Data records
────────
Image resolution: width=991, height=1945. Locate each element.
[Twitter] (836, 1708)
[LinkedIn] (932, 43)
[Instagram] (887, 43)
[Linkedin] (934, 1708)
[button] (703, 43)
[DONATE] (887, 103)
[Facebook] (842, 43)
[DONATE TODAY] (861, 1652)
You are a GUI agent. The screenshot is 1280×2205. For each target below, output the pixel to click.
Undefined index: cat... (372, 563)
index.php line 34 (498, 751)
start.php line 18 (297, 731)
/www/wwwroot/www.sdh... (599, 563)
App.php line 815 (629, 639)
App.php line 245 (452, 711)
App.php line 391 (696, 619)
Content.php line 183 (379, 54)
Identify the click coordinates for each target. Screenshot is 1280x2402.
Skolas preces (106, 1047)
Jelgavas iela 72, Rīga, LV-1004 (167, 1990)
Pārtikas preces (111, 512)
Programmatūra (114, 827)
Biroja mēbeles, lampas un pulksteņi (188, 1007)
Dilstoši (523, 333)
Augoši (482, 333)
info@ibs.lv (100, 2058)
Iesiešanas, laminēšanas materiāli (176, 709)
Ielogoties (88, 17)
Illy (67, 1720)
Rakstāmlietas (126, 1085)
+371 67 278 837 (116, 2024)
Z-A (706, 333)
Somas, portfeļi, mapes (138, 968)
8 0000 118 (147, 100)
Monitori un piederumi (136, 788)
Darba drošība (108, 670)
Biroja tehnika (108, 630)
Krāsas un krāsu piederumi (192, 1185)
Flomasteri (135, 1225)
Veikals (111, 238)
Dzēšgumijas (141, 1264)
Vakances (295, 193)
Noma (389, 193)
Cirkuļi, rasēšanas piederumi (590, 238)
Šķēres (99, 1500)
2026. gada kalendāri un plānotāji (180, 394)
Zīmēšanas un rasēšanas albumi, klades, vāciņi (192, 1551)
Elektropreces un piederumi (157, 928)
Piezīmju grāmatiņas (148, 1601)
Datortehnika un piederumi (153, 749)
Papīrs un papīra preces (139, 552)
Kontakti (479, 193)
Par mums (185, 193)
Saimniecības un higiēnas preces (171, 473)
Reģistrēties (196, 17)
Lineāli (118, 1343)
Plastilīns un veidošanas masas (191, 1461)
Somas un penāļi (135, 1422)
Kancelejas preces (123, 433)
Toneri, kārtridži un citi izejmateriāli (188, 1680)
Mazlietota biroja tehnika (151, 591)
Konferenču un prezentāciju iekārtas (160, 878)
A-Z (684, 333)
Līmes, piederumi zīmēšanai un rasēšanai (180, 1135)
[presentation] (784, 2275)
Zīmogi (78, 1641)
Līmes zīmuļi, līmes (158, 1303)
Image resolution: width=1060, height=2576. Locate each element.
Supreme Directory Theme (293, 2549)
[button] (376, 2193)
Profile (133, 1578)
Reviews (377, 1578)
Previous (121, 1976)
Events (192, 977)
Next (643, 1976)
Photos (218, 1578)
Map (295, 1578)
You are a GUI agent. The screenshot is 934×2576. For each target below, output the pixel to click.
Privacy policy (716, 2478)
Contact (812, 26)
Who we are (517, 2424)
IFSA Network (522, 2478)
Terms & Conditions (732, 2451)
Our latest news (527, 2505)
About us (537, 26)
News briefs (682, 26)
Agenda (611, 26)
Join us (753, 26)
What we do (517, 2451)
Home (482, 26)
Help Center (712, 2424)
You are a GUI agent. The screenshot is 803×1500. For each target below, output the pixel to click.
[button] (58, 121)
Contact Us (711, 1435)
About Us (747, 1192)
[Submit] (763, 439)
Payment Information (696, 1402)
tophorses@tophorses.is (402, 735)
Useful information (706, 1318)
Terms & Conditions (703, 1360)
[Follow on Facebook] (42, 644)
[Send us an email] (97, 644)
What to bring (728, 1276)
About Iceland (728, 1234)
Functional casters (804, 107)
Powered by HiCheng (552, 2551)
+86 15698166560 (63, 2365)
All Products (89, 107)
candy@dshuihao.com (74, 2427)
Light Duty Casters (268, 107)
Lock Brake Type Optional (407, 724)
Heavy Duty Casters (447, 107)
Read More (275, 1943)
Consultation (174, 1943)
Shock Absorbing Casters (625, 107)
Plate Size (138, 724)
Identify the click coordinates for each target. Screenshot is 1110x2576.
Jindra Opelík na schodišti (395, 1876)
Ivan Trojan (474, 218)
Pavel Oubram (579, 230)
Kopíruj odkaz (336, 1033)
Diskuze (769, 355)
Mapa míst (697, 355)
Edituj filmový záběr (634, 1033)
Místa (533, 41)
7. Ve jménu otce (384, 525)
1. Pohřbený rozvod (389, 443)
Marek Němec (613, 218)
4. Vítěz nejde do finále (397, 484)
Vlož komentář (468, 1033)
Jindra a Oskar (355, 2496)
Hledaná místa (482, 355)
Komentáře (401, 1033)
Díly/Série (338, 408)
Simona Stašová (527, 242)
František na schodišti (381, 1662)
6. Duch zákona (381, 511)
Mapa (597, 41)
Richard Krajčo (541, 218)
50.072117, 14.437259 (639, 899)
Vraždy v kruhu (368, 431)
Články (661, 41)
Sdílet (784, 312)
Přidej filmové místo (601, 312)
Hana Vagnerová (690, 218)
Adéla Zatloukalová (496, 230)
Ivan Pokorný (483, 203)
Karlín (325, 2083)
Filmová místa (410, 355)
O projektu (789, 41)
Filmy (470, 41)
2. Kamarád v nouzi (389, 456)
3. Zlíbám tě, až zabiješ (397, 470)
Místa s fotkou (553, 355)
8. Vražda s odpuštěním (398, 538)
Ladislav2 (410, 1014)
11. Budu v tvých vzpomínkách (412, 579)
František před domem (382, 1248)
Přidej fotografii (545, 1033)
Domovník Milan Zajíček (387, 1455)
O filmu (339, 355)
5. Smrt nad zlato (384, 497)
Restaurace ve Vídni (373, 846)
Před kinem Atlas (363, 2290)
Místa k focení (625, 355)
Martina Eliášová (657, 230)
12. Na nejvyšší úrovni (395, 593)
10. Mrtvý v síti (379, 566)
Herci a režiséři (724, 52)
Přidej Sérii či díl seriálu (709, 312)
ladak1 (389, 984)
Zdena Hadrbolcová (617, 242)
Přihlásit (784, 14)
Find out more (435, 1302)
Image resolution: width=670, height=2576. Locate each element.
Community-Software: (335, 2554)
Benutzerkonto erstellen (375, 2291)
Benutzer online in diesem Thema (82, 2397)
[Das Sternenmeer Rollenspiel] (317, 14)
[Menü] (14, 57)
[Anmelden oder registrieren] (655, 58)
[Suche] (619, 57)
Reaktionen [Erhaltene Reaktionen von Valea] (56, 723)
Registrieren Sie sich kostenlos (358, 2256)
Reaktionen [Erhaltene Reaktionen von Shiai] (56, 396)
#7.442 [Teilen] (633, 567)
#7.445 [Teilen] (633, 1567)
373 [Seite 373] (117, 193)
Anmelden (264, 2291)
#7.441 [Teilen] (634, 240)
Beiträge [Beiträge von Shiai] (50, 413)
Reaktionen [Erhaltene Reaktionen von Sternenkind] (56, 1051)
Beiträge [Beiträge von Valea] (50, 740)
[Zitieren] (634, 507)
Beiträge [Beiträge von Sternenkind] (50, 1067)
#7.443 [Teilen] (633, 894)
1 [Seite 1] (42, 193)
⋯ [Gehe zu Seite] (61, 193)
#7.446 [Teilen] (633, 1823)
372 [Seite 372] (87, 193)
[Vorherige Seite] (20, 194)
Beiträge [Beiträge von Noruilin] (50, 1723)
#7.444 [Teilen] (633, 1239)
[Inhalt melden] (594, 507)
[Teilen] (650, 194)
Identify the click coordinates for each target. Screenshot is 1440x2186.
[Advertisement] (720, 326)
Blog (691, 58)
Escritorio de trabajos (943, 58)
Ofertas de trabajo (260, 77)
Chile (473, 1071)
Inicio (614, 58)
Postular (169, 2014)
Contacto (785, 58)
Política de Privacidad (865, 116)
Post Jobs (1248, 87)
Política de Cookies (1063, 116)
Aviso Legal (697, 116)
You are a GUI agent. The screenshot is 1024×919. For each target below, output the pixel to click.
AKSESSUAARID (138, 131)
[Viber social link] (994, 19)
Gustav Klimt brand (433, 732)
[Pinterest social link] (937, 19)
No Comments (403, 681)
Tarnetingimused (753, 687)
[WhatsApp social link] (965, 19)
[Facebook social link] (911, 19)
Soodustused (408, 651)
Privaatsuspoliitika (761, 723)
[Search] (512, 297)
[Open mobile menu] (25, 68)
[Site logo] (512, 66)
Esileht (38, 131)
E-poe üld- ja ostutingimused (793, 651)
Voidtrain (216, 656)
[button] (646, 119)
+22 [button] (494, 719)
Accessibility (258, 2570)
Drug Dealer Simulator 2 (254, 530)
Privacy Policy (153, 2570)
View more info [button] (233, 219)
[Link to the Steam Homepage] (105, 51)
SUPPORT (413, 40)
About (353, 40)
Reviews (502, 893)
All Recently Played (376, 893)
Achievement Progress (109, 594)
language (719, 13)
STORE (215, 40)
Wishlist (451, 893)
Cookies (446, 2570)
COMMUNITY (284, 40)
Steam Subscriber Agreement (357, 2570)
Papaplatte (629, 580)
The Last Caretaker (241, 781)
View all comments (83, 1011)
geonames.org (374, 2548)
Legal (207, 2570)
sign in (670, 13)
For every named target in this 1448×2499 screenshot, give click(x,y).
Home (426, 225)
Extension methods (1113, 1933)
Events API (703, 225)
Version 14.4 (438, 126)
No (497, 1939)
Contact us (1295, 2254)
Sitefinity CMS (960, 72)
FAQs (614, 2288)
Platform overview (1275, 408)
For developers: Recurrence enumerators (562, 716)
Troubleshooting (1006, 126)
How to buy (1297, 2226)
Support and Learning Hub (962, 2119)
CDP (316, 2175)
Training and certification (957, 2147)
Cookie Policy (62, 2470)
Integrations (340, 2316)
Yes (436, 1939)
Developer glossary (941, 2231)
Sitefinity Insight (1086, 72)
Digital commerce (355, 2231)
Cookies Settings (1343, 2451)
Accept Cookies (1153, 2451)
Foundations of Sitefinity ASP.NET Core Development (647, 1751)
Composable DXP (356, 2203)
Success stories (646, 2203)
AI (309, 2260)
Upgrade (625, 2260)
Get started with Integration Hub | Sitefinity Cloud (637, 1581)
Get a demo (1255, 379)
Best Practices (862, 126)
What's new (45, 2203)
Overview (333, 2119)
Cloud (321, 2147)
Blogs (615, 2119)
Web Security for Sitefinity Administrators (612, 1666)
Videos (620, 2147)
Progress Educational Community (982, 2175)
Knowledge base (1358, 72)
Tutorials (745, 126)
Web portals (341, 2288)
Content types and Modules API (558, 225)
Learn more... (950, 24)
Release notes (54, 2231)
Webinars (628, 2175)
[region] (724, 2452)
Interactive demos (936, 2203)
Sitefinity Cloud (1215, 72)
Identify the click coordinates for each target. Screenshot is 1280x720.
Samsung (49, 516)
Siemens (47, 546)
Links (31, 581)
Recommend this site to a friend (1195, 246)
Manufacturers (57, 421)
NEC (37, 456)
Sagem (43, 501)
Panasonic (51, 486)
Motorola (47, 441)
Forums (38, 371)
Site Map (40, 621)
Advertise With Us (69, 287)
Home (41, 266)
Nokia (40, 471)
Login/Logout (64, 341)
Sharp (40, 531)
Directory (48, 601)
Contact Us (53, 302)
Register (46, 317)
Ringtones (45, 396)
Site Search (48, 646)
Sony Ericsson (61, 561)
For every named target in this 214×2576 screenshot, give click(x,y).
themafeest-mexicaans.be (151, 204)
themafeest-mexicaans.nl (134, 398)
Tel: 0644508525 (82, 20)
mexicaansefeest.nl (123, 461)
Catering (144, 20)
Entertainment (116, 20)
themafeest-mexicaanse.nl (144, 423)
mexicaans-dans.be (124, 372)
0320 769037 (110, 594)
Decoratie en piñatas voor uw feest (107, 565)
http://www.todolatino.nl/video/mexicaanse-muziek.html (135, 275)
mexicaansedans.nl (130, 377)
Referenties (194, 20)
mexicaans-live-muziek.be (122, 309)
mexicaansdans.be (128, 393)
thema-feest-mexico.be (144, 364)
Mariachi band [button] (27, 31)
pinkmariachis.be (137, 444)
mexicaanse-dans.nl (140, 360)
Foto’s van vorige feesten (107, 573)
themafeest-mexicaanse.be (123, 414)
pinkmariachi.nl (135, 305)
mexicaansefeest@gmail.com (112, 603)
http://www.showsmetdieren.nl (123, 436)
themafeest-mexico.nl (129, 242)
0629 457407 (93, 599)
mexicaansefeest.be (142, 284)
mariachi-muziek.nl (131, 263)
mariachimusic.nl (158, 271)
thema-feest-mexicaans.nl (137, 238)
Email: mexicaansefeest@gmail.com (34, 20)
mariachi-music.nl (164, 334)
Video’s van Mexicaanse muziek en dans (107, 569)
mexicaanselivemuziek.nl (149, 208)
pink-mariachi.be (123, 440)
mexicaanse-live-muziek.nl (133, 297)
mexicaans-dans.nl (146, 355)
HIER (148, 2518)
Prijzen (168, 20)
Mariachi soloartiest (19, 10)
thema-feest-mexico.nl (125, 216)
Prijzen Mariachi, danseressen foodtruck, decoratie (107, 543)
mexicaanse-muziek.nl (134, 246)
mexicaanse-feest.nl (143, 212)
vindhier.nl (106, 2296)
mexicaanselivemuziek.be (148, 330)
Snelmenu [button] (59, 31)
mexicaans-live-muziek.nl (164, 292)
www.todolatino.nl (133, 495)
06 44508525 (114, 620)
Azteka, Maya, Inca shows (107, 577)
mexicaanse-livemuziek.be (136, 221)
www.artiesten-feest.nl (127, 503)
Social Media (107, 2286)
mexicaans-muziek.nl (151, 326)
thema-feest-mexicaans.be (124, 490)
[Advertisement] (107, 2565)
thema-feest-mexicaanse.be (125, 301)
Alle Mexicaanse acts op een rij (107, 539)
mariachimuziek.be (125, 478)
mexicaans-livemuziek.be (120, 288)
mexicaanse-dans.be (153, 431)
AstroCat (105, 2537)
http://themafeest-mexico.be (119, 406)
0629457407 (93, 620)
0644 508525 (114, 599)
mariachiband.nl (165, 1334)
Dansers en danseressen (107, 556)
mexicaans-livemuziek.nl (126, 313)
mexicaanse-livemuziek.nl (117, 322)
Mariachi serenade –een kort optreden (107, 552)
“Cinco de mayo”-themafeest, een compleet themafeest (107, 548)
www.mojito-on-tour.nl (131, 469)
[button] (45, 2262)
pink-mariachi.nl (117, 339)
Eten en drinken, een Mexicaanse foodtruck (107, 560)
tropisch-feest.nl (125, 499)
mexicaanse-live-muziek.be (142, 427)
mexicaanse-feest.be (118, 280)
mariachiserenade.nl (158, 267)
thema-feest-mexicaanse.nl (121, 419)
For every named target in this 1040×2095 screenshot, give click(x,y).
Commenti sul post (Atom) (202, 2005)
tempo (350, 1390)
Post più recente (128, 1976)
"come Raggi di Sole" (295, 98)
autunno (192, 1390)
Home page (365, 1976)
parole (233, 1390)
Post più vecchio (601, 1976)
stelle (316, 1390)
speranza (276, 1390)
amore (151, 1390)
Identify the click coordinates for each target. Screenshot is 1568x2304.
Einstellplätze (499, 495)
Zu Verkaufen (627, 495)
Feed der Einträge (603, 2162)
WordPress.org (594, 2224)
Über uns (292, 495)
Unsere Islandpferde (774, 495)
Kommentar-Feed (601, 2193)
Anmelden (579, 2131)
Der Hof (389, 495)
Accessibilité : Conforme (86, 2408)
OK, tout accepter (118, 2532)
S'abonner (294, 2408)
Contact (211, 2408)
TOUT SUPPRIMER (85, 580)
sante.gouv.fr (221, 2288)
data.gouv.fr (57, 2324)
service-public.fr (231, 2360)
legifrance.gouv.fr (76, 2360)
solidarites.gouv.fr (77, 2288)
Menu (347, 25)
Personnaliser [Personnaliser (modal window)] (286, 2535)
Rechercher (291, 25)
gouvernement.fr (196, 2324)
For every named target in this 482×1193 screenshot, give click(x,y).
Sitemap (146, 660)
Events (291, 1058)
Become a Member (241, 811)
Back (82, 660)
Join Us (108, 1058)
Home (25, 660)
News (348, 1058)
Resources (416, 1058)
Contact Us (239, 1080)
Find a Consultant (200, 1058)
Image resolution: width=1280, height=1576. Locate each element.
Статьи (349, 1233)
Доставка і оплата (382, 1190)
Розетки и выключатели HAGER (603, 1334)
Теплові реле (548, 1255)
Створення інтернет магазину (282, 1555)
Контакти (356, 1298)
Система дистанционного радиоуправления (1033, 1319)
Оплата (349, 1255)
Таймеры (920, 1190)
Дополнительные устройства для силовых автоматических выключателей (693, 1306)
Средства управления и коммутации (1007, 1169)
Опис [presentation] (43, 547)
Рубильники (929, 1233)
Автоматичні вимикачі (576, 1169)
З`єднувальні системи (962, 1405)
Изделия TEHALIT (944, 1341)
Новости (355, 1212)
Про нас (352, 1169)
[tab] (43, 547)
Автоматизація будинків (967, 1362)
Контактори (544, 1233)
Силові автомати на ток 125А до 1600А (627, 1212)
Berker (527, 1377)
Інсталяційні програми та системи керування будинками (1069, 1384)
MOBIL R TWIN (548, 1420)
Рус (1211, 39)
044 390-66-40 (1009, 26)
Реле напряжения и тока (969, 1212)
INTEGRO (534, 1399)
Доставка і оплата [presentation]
────────
WHAT IS REQUIRED: From the entries above, return exactly the line containing "Achievement Progress (109, 594)", the line containing "No (497, 1939)", and all lines between, and nothing else.

SOLUTION:
Achievement Progress (109, 594)
language (719, 13)
STORE (215, 40)
Wishlist (451, 893)
Cookies (446, 2570)
COMMUNITY (284, 40)
Steam Subscriber Agreement (357, 2570)
Papaplatte (629, 580)
The Last Caretaker (241, 781)
View all comments (83, 1011)
geonames.org (374, 2548)
Legal (207, 2570)
sign in (670, 13)
For every named target in this 1448×2499 screenshot, give click(x,y).
Home (426, 225)
Extension methods (1113, 1933)
Events API (703, 225)
Version 14.4 (438, 126)
No (497, 1939)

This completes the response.